En septiembre el aire pica ábrego. Huele a barbecho
calado. Y me hace sentir un bostezo, más que un bramido. Ha llegado septiembre
y con él asoma las orejas un verano herido de muerte; se agota el estío para
abrir la puerta a las chimeneas, los colegios y las energías de un otoño que
desnudará sus galas para dejar los bosques ligeros de velos con mantos de ocre
y carmín. La montonera ya madura en los Montes Sestercios riojanos, cuajando
las bellotas de roble y quejigo, gordas como las limusinas que han asolado los
rastrojos. Septiembre siempre trajo aires de membrillos y destetes de corderos
nacidos a finales de agosto. Los tractores ya han comenzado a tirar el abono para
sembrar en polvo y recoger en colmo. Septiembre acorta los días y aparecen los tímidos
rocíos. Y canta la sierra eterna con su berrea hablando de amores.
Las estrellas, ahora en septiembre, no saben dónde estarán
mañana. Nosotros podemos calcular una trayectoria, pero ellas no. Ellas resplandecen,
grandiosas, espléndidas, inocentes. Y aquí, junto al mar, es donde los
pescadores de la diputación murciana de Lo Pagan pierden la memoria cada
mañana. Por la noche se la limpian las mareas. Y el mar, ese Mar Menor todavía
guarda, de recuerdo, la última ola cariñosa de la temporada.
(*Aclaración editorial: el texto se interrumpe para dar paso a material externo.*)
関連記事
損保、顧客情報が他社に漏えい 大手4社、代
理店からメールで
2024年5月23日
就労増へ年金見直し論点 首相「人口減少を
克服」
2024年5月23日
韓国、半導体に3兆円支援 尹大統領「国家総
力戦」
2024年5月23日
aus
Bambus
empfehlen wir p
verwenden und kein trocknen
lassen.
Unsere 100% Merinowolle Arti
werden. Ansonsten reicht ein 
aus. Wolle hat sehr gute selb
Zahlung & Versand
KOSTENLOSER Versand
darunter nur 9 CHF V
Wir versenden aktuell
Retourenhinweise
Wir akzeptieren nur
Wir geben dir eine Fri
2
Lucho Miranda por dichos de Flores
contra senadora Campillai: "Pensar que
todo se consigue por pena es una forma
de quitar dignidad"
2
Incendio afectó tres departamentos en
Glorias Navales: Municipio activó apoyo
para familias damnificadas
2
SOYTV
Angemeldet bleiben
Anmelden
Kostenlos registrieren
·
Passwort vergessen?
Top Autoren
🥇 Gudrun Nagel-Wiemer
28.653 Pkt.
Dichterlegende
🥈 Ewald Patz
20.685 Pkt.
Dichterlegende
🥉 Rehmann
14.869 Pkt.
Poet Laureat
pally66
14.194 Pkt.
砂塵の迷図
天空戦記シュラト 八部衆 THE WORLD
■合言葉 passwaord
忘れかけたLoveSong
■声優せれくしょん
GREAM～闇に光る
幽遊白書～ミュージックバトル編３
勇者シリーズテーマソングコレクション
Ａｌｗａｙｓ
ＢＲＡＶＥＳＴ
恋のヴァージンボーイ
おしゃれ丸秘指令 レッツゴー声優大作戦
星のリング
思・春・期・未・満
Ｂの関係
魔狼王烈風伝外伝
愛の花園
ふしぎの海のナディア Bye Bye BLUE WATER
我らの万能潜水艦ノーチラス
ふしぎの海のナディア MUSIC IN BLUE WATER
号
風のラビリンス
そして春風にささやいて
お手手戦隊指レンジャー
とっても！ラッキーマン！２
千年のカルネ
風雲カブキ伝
Y después de una
eternidad de sol, silencio y polvo, han llegado las tormentas y los bañistas
han comenzado a marchar. Desde entonces hay una herida dulce en la médula de
los días y, de madrugada, una frescura compasiva. Se acabó. Otro verano para la
biblioteca de veranos antiguos. Silencio señores.
Texto y fotografías La Medusa Paca.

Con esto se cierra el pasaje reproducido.